◆ Task directions: Here are some records. Repeat them all exactly.

BEGIN Data shown

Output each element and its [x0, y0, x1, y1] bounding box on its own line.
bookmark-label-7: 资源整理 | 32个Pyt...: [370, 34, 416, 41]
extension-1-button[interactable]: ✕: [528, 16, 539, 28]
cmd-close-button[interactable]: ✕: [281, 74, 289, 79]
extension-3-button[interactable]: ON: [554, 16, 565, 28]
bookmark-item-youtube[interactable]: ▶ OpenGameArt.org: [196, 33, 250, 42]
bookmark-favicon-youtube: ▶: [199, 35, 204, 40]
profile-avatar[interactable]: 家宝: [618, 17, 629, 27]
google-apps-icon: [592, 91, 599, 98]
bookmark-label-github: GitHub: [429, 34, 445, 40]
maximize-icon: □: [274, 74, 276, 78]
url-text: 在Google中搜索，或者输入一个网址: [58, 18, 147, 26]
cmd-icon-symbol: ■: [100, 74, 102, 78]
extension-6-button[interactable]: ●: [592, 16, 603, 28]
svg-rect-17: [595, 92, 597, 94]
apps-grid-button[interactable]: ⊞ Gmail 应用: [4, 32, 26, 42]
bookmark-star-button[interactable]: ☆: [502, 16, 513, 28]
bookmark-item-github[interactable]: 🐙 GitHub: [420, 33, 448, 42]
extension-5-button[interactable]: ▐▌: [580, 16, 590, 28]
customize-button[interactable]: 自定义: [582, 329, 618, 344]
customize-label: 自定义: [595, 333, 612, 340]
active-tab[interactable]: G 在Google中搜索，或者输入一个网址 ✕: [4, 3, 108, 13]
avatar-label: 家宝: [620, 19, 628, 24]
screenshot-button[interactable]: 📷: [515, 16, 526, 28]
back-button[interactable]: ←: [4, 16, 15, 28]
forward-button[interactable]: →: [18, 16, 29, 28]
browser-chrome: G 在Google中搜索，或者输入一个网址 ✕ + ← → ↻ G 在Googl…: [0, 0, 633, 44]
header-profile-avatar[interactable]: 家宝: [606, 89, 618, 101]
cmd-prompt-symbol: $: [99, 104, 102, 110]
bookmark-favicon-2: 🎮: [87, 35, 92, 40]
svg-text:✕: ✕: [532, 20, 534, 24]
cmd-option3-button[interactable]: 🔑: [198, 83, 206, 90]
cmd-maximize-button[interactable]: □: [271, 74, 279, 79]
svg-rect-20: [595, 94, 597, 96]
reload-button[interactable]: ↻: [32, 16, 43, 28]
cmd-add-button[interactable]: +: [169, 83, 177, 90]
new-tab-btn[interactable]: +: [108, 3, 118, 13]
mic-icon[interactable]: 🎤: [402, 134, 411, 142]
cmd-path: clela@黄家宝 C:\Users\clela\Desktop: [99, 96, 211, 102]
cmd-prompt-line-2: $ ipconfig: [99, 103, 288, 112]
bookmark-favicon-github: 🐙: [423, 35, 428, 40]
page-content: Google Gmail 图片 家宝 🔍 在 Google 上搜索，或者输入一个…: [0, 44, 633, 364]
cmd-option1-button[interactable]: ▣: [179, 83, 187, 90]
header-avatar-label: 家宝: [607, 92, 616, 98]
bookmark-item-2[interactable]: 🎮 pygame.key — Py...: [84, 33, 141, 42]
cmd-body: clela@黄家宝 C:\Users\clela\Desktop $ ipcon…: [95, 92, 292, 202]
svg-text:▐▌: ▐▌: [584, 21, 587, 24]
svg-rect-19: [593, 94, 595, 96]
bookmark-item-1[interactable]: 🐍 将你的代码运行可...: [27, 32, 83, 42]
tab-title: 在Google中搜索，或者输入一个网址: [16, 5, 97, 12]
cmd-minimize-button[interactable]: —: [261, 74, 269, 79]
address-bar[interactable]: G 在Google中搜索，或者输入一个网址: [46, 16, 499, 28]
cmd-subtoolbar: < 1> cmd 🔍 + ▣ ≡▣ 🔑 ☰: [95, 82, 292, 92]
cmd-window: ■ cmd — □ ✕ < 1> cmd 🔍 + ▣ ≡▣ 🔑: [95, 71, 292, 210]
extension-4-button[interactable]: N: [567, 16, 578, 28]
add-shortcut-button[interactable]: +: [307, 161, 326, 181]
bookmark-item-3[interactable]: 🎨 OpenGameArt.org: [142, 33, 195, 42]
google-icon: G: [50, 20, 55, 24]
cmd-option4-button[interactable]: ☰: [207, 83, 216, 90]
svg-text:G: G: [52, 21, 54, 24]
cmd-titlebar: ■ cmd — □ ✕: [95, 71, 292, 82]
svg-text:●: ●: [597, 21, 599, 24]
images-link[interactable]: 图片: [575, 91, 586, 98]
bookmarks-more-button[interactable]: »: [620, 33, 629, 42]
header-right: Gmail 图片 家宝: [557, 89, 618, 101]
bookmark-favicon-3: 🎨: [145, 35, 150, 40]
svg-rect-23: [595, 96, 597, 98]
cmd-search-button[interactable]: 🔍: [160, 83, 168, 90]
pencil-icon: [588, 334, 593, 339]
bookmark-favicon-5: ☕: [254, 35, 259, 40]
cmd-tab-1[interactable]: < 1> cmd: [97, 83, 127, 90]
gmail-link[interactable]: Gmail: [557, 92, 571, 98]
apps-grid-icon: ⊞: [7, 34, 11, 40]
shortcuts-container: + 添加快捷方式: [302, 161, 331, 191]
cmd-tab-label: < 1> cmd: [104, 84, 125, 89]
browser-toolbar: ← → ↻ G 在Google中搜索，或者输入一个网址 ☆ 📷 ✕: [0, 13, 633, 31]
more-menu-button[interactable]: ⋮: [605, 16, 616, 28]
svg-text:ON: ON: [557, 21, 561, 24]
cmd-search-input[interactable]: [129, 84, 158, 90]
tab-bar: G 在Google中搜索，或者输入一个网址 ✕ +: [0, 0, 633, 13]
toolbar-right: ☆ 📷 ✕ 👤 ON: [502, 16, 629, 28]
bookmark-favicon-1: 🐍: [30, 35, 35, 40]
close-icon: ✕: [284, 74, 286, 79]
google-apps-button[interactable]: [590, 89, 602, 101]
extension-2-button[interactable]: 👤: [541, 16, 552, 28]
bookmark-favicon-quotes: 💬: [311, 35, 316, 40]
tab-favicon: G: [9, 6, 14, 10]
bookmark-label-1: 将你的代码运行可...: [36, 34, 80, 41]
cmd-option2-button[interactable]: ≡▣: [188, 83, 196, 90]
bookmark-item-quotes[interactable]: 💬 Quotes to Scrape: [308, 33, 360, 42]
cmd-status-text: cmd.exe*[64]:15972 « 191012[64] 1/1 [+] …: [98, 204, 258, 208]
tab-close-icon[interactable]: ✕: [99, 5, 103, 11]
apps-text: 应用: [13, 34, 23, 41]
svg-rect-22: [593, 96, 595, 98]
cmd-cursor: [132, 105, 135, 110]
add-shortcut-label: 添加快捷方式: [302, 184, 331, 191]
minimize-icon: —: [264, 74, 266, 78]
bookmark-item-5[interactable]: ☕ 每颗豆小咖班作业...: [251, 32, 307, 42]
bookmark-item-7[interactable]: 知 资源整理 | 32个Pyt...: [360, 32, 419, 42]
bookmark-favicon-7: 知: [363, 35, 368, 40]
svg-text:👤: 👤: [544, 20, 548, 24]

END Data shown

◆ Output for this task:
Output each element and its [x0, y0, x1, y1] bounding box on its own line.
bookmark-label-7: 资源整理 | 32个Pyt...: [370, 34, 416, 41]
extension-1-button[interactable]: ✕: [528, 16, 539, 28]
cmd-close-button[interactable]: ✕: [281, 74, 289, 79]
extension-3-button[interactable]: ON: [554, 16, 565, 28]
bookmark-item-youtube[interactable]: ▶ OpenGameArt.org: [196, 33, 250, 42]
bookmark-favicon-youtube: ▶: [199, 35, 204, 40]
profile-avatar[interactable]: 家宝: [618, 17, 629, 27]
google-apps-icon: [592, 91, 599, 98]
bookmark-label-github: GitHub: [429, 34, 445, 40]
maximize-icon: □: [274, 74, 276, 78]
url-text: 在Google中搜索，或者输入一个网址: [58, 18, 147, 26]
cmd-icon-symbol: ■: [100, 74, 102, 78]
extension-6-button[interactable]: ●: [592, 16, 603, 28]
svg-rect-17: [595, 92, 597, 94]
apps-grid-button[interactable]: ⊞ Gmail 应用: [4, 32, 26, 42]
bookmark-star-button[interactable]: ☆: [502, 16, 513, 28]
bookmark-item-github[interactable]: 🐙 GitHub: [420, 33, 448, 42]
extension-5-button[interactable]: ▐▌: [580, 16, 590, 28]
customize-button[interactable]: 自定义: [582, 329, 618, 344]
customize-label: 自定义: [595, 333, 612, 340]
active-tab[interactable]: G 在Google中搜索，或者输入一个网址 ✕: [4, 3, 108, 13]
avatar-label: 家宝: [620, 19, 628, 24]
screenshot-button[interactable]: 📷: [515, 16, 526, 28]
back-button[interactable]: ←: [4, 16, 15, 28]
forward-button[interactable]: →: [18, 16, 29, 28]
browser-chrome: G 在Google中搜索，或者输入一个网址 ✕ + ← → ↻ G 在Googl…: [0, 0, 633, 44]
header-profile-avatar[interactable]: 家宝: [606, 89, 618, 101]
cmd-prompt-symbol: $: [99, 104, 102, 110]
bookmark-favicon-2: 🎮: [87, 35, 92, 40]
svg-text:✕: ✕: [532, 20, 534, 24]
cmd-option3-button[interactable]: 🔑: [198, 83, 206, 90]
cmd-maximize-button[interactable]: □: [271, 74, 279, 79]
svg-rect-20: [595, 94, 597, 96]
reload-button[interactable]: ↻: [32, 16, 43, 28]
cmd-add-button[interactable]: +: [169, 83, 177, 90]
new-tab-btn[interactable]: +: [108, 3, 118, 13]
mic-icon[interactable]: 🎤: [402, 134, 411, 142]
cmd-path: clela@黄家宝 C:\Users\clela\Desktop: [99, 96, 211, 102]
cmd-prompt-line-2: $ ipconfig: [99, 103, 288, 112]
bookmark-favicon-github: 🐙: [423, 35, 428, 40]
page-content: Google Gmail 图片 家宝 🔍 在 Google 上搜索，或者输入一个…: [0, 44, 633, 364]
cmd-option1-button[interactable]: ▣: [179, 83, 187, 90]
header-avatar-label: 家宝: [607, 92, 616, 98]
bookmark-item-2[interactable]: 🎮 pygame.key — Py...: [84, 33, 141, 42]
cmd-body: clela@黄家宝 C:\Users\clela\Desktop $ ipcon…: [95, 92, 292, 202]
svg-text:▐▌: ▐▌: [584, 21, 587, 24]
svg-rect-19: [593, 94, 595, 96]
bookmark-item-1[interactable]: 🐍 将你的代码运行可...: [27, 32, 83, 42]
tab-title: 在Google中搜索，或者输入一个网址: [16, 5, 97, 12]
cmd-minimize-button[interactable]: —: [261, 74, 269, 79]
address-bar[interactable]: G 在Google中搜索，或者输入一个网址: [46, 16, 499, 28]
cmd-subtoolbar: < 1> cmd 🔍 + ▣ ≡▣ 🔑 ☰: [95, 82, 292, 92]
cmd-window: ■ cmd — □ ✕ < 1> cmd 🔍 + ▣ ≡▣ 🔑: [95, 71, 292, 210]
extension-4-button[interactable]: N: [567, 16, 578, 28]
add-shortcut-button[interactable]: +: [307, 161, 326, 181]
bookmark-item-3[interactable]: 🎨 OpenGameArt.org: [142, 33, 195, 42]
google-icon: G: [50, 20, 55, 24]
cmd-option4-button[interactable]: ☰: [207, 83, 216, 90]
svg-text:G: G: [52, 21, 54, 24]
cmd-titlebar: ■ cmd — □ ✕: [95, 71, 292, 82]
svg-text:●: ●: [597, 21, 599, 24]
images-link[interactable]: 图片: [575, 91, 586, 98]
bookmarks-more-button[interactable]: »: [620, 33, 629, 42]
header-right: Gmail 图片 家宝: [557, 89, 618, 101]
bookmark-favicon-3: 🎨: [145, 35, 150, 40]
svg-rect-23: [595, 96, 597, 98]
cmd-search-button[interactable]: 🔍: [160, 83, 168, 90]
pencil-icon: [588, 334, 593, 339]
bookmark-favicon-5: ☕: [254, 35, 259, 40]
cmd-tab-1[interactable]: < 1> cmd: [97, 83, 127, 90]
gmail-link[interactable]: Gmail: [557, 92, 571, 98]
apps-grid-icon: ⊞: [7, 34, 11, 40]
shortcuts-container: + 添加快捷方式: [302, 161, 331, 191]
cmd-tab-label: < 1> cmd: [104, 84, 125, 89]
browser-toolbar: ← → ↻ G 在Google中搜索，或者输入一个网址 ☆ 📷 ✕: [0, 13, 633, 31]
more-menu-button[interactable]: ⋮: [605, 16, 616, 28]
svg-text:ON: ON: [557, 21, 561, 24]
cmd-search-input[interactable]: [129, 84, 158, 90]
tab-bar: G 在Google中搜索，或者输入一个网址 ✕ +: [0, 0, 633, 13]
toolbar-right: ☆ 📷 ✕ 👤 ON: [502, 16, 629, 28]
bookmark-favicon-1: 🐍: [30, 35, 35, 40]
close-icon: ✕: [284, 74, 286, 79]
google-apps-button[interactable]: [590, 89, 602, 101]
extension-2-button[interactable]: 👤: [541, 16, 552, 28]
bookmark-favicon-quotes: 💬: [311, 35, 316, 40]
tab-favicon: G: [9, 6, 14, 10]
bookmark-label-1: 将你的代码运行可...: [36, 34, 80, 41]
cmd-option2-button[interactable]: ≡▣: [188, 83, 196, 90]
bookmark-item-quotes[interactable]: 💬 Quotes to Scrape: [308, 33, 360, 42]
cmd-status-text: cmd.exe*[64]:15972 « 191012[64] 1/1 [+] …: [98, 204, 258, 208]
tab-close-icon[interactable]: ✕: [99, 5, 103, 11]
apps-text: 应用: [13, 34, 23, 41]
svg-rect-22: [593, 96, 595, 98]
cmd-cursor: [132, 105, 135, 110]
add-shortcut-label: 添加快捷方式: [302, 184, 331, 191]
minimize-icon: —: [264, 74, 266, 78]
bookmark-item-5[interactable]: ☕ 每颗豆小咖班作业...: [251, 32, 307, 42]
bookmark-item-7[interactable]: 知 资源整理 | 32个Pyt...: [360, 32, 419, 42]
bookmark-favicon-7: 知: [363, 35, 368, 40]
svg-text:👤: 👤: [544, 20, 548, 24]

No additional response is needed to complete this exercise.